IntersectionalityViolence Media Misogyny And Gender Bias In Reporting Spousal Violence

Media Misogyny And Gender Bias In Reporting Spousal Violence

In being misogynistic and hypocritical in their coverage, the media only legitimises and strengthens patriarchal frameworks and MRA narratives.

In December 2024, Atul Subhash took his own life. In a video recorded before his death, he accused his wife and her family of harassment. Subhash, who was in the midst of an acrimonious divorce, claimed that men in the country were being persecuted and that Indian laws and the judiciary were biased towards women. Along with the video, Subhash left behind a violently misogynistic letter addressed to Indian judges.

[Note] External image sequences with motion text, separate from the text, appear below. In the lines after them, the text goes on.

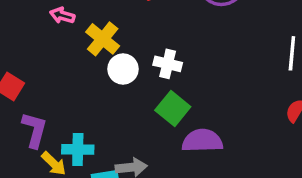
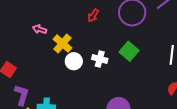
green square: (173, 108) -> (129, 51), moved

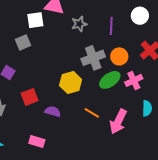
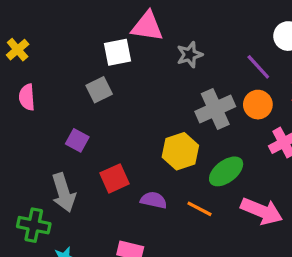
purple line: (111, 26) -> (258, 67), moved, turned -42
green ellipse: (110, 80) -> (226, 171), moved
orange line: (92, 113) -> (199, 209), moved
pink arrow: (118, 122) -> (262, 211), turned -90

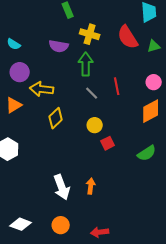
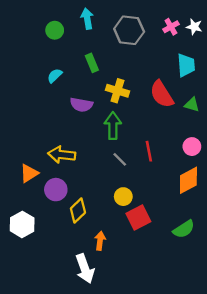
cyan semicircle: (14, 44) -> (55, 76), moved, turned 104
green triangle: (154, 46) -> (192, 105), turned 32
purple circle: (20, 72) -> (56, 190), moved
yellow diamond: (56, 118) -> (78, 211), moved
red square: (108, 143) -> (138, 217), size x1.5
orange arrow: (91, 186) -> (100, 241), moved

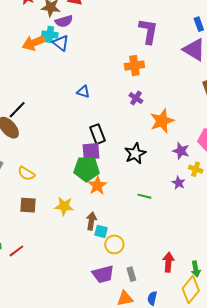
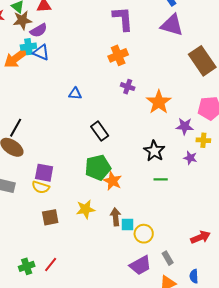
purple square: (91, 151) -> (44, 173), moved, turned 30
black star: (135, 153) -> (154, 151), moved
red arrow: (168, 262) -> (200, 237), turned 78

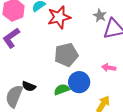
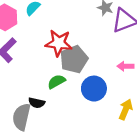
red star: (59, 17) -> (59, 43), moved, turned 30
green semicircle: (62, 90) -> (56, 82), moved

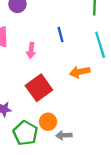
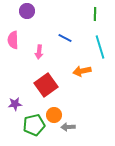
blue line: (60, 35) -> (65, 38), turned -48
green pentagon: (25, 133) -> (34, 125), turned 30

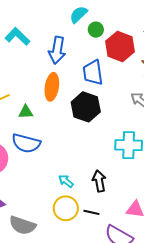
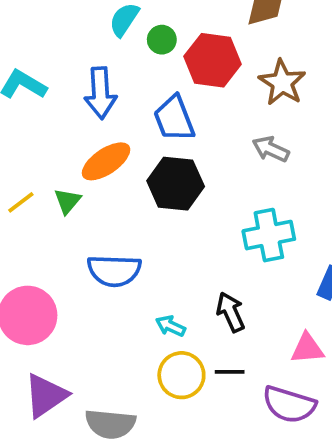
orange ellipse: (52, 87) -> (106, 161), turned 60
green triangle: (26, 112) -> (67, 201), moved, turned -35
blue semicircle: (26, 143) -> (114, 271), moved

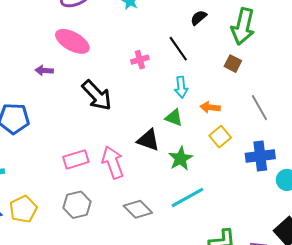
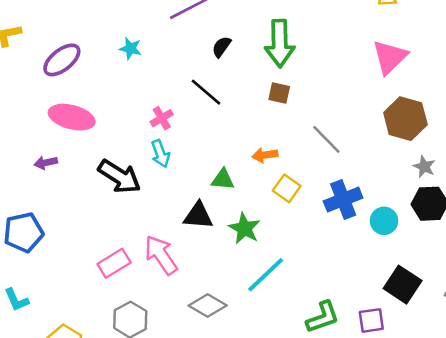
cyan arrow: (181, 87) -> (160, 154), moved

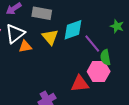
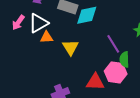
cyan diamond: (73, 30) -> (87, 15), moved
yellow triangle: (50, 37) -> (70, 47), moved

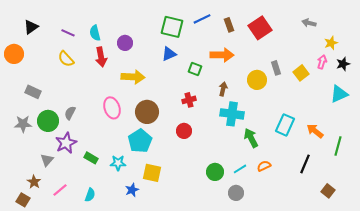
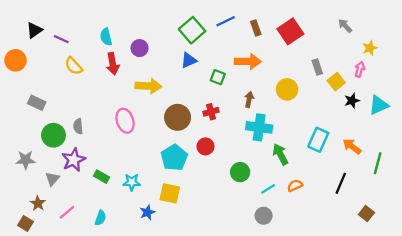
gray arrow: (309, 23) -> (345, 26), turned 32
green square: (172, 27) -> (192, 30), turned 35
purple line: (68, 33) -> (61, 39), moved
black star: (343, 64) -> (352, 101), moved
gray rectangle: (276, 68) -> (317, 67), moved
brown circle: (147, 112) -> (178, 117), moved
gray semicircle: (70, 113) -> (78, 126), turned -32
gray star: (23, 124) -> (26, 160), moved
cyan pentagon: (140, 141) -> (174, 158), moved
green circle: (215, 172) -> (240, 172), moved

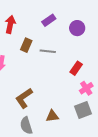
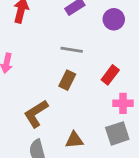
brown rectangle: (26, 45) -> (67, 80), moved
pink cross: (86, 88) -> (123, 103), turned 32

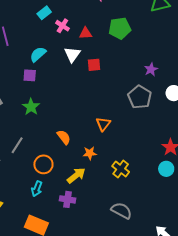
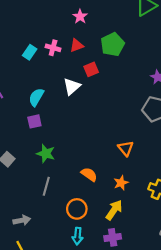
pink cross: (62, 26) -> (53, 48), moved
red triangle: (86, 33) -> (77, 45), moved
white triangle: (72, 54) -> (72, 86), turned 30
red square: (94, 65) -> (91, 69), moved
gray line: (17, 145) -> (46, 186), moved

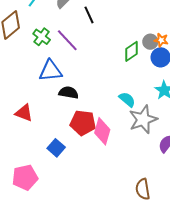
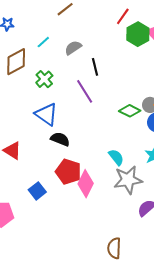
purple line: (67, 40) -> (85, 91), moved
green diamond: (131, 51) -> (130, 111), turned 50
blue triangle: (50, 71) -> (46, 114), turned 30

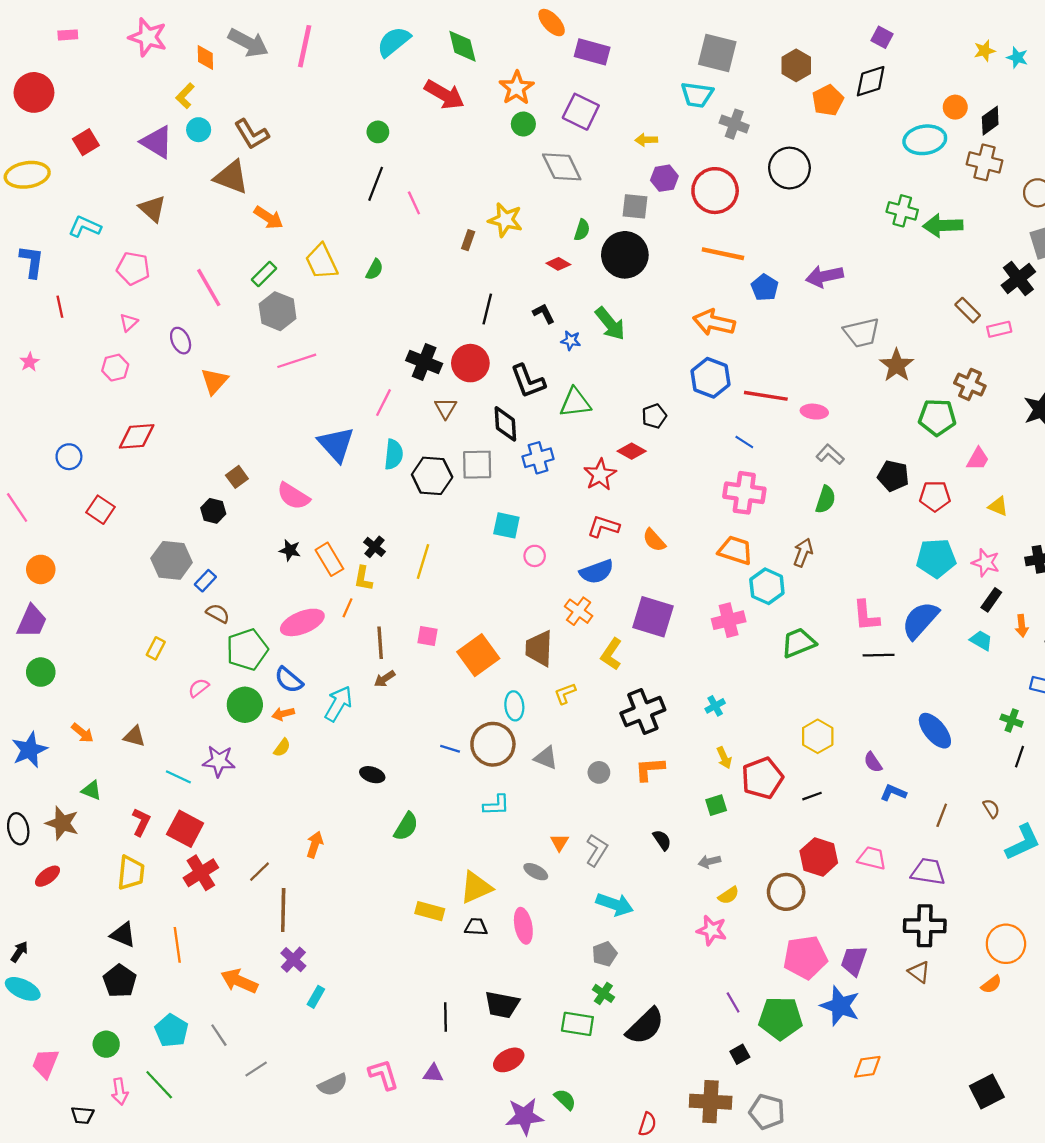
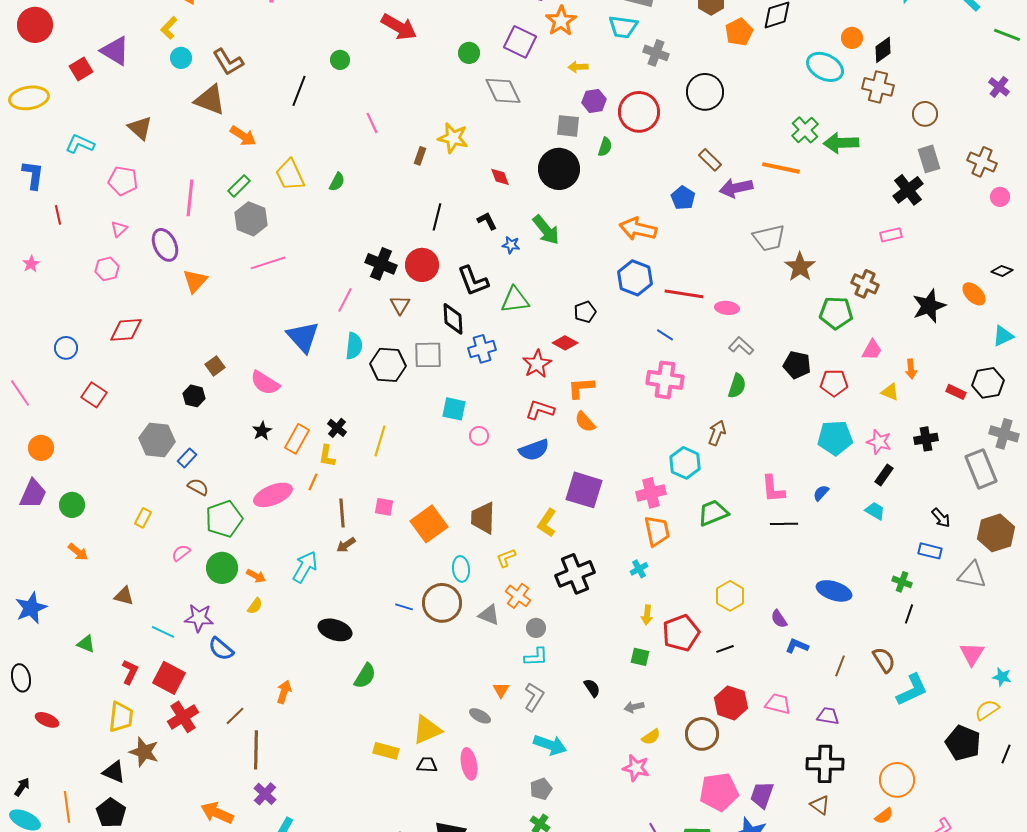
orange star: (517, 88) -> (561, 21), moved
cyan ellipse: (925, 140) -> (825, 67), turned 36
purple triangle: (157, 142) -> (115, 51), moved
black line: (376, 184) -> (299, 91), moved
green cross: (902, 211) -> (805, 130), turned 32
green semicircle: (582, 230) -> (605, 147), moved
orange line: (723, 254) -> (781, 168), moved
red diamond: (558, 264) -> (500, 177), turned 40
pink line: (209, 288) -> (190, 198), turned 36
brown rectangle: (968, 310) -> (710, 160), moved
purple ellipse: (181, 341) -> (165, 245), size x1.4
black star: (290, 550) -> (262, 431), turned 30
orange trapezoid: (735, 550) -> (657, 531), moved, turned 60
orange rectangle: (329, 559) -> (297, 439), turned 60
orange cross: (579, 611) -> (518, 596), moved
blue semicircle: (920, 620) -> (821, 493), size x0.5
orange arrow: (1022, 626) -> (911, 369), moved
green circle: (41, 672) -> (72, 505), moved
blue semicircle: (289, 680) -> (221, 649), moved
orange arrow: (283, 714) -> (256, 576), turned -138
blue ellipse: (935, 731) -> (834, 591), turned -32
orange arrow: (82, 733) -> (78, 552), moved
yellow arrow: (724, 758) -> (647, 615), turned 30
orange L-shape: (650, 769) -> (581, 388), moved
black ellipse: (372, 775) -> (335, 630), size x1.5
cyan L-shape: (496, 805) -> (536, 657), moved
green square: (716, 805) -> (640, 657), turned 30
brown semicircle: (991, 808) -> (884, 660), size x1.5
brown star: (62, 823) -> (144, 752), moved
purple trapezoid: (928, 872) -> (828, 716), size x0.7
red ellipse: (48, 876) -> (47, 720), turned 60
orange line: (177, 945) -> (67, 807), moved

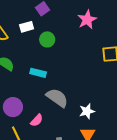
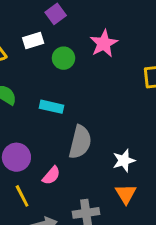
pink star: (87, 20) -> (104, 43), moved
gray semicircle: (57, 98) -> (80, 142), turned 70

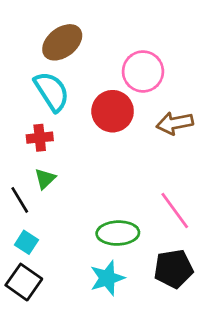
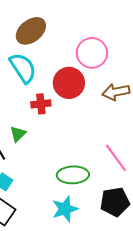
red cross: (40, 138) -> (41, 104), moved

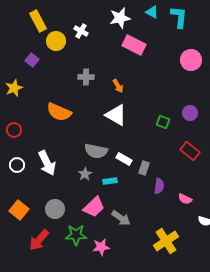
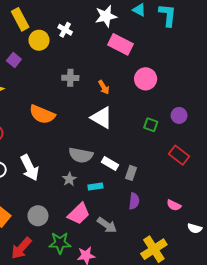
pink circle: (191, 60) -> (146, 79), moved
purple semicircle: (159, 186) -> (134, 201), moved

Subhash’s story first went viral online after the manosphere rallied behind it, soon after, the media entered the mix and joined the cacophony of voices against men’s persecution and wives financially abusing their husbands. Indian media, especially broadcast media, chose to sacrifice fact-based and neutral reporting and instead chose to lend legitimacy to MRA talking points through sensationalist and provocative coverage. However, what most media outlets across the country conveniently left out was Subhash’s violently misogynistic manifesto and his wife’s allegations of dowry harassment, domestic violence, and financial abuse against him.

In May 2025, when Sonam Raghuvanshi killed her husband with the help of her partner, while the newlywed couple was on their honeymoon in Meghalaya, coverage of the ‘honeymoon murder’ was relentless.  Raghuvanshi’s pictures from her wedding day were a feature of television screens for weeks. Raghuvanshi was apprehended weeks after the killing and confessed. The case was an open and shut one, yet the media frenzy surrounding it would not abate.

Media Misogyny And Gender Bias In Rerporting Spousal Violence
Source: FII

Raghuvanshi’s pictures were soon replaced by that of a blue drum. A Rajasthan woman and her partner had killed the woman’s husband, dismembered him, and hid his remains in a drum. The crime was witnessed by their young child. The media was quick to subject the young boy to endless interviews, asking him to recount his father’s killing repeatedly to keep eyes glued on screens and fingers clicking.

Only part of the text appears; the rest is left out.